Cette intervention répond à une vulnérabilité structurelle du continent. L’Afrique dispose d’importantes ressources naturelles et de terres agricoles, mais reste fortement exposée aux fluctuations des marchés internationaux pour plusieurs intrants indispensables à sa production. Martin Fregene, responsable par intérim de la vice-présidence de la BAD chargée de l’Agriculture, du Développement humain et social, insiste ainsi sur la nécessité de consolider les marchés et d’accroître les capacités de production locales.
De l’urgence à la souveraineté des approvisionnements
La principale originalité du dispositif tient précisément à cette volonté de ne pas se limiter à une réponse d’urgence. La BAD entend utiliser la crise comme un levier pour accélérer la transformation des chaînes d’approvisionnement africaines. Les financements pourront ainsi accompagner la diversification des fournisseurs, le développement de solutions régionales et le renforcement des échanges entre pays africains. À terme, l’ambition est de réduire l’exposition du continent aux ruptures d’approvisionnement et aux mouvements brutaux des cours mondiaux.

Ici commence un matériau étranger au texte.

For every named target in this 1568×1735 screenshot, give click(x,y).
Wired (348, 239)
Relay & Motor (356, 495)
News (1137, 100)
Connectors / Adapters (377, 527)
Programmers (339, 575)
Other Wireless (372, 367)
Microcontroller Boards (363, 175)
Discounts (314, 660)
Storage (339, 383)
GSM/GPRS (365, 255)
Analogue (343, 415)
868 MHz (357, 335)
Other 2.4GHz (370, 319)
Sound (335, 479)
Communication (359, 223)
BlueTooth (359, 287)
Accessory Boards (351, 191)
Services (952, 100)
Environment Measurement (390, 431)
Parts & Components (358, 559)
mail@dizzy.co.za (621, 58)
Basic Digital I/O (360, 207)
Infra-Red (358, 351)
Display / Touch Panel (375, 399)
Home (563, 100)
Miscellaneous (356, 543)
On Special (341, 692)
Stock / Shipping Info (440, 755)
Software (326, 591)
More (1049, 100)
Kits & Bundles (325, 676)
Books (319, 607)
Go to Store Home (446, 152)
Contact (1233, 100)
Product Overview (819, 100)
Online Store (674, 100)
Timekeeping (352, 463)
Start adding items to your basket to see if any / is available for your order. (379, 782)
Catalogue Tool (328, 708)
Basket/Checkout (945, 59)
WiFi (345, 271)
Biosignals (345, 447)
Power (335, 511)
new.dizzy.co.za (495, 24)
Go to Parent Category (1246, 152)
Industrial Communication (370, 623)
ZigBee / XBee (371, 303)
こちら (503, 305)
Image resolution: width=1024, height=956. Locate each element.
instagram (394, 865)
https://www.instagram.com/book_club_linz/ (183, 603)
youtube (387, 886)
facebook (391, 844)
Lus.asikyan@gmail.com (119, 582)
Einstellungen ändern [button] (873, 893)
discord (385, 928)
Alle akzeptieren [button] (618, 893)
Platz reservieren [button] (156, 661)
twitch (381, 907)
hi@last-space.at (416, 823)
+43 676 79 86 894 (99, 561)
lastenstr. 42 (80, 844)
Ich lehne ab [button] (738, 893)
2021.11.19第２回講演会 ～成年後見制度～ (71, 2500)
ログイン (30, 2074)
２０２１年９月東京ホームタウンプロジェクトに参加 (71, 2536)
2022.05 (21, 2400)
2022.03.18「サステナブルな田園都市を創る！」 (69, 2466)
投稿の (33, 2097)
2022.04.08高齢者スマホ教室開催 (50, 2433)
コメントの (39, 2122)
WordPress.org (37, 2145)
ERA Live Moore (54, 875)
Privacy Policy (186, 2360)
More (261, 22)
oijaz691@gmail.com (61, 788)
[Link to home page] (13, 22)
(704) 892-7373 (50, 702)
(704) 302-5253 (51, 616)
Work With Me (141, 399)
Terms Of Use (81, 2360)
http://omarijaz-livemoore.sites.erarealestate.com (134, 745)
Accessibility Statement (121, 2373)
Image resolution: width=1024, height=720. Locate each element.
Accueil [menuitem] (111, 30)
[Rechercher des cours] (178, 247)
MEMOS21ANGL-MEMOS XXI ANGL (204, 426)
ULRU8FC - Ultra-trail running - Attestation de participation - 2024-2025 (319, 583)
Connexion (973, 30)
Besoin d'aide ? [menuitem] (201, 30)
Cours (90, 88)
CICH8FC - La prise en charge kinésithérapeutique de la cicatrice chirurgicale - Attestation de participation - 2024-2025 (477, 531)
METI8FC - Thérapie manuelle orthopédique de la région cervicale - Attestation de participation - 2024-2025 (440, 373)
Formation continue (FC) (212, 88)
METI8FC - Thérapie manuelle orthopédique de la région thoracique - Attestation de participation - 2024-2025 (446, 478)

Cette orientation prend une importance particulière dans le domaine de l’énergie. La dépendance aux importations de produits pétroliers expose plusieurs économies africaines à des chocs qu’elles ne maîtrisent pas. La situation est comparable pour les engrais, dont les prix dépendent fortement des coûts de l’énergie, des conditions de transport et de l’évolution des marchés internationaux. Le mécanisme de 5 milliards de dollars apparaît donc comme un instrument à double détente : fournir des liquidités pour absorber le choc immédiat et financer, parallèlement, les conditions d’une moindre vulnérabilité.
Un test pour les politiques économiques africaines
Le dispositif sera opérationnel pendant un an et devra faire l’objet d’un réexamen avant toute éventuelle prolongation. Sa réussite dépendra donc de la capacité des gouvernements à transformer les financements d’urgence en réformes durables. Le véritable enjeu ne consiste pas uniquement à trouver des ressources lorsque les prix mondiaux s’envolent. Il s’agit aussi de réduire progressivement les facteurs qui rendent ces économies vulnérables à ces fluctuations. La BAD mise ainsi sur un changement de logique : passer d’une gestion répétitive des crises à une politique de résilience. Autrement dit, financer le coût du choc actuel tout en investissant dans les infrastructures, les chaînes régionales d’approvisionnement et les capacités productives susceptibles d’atténuer le prochain.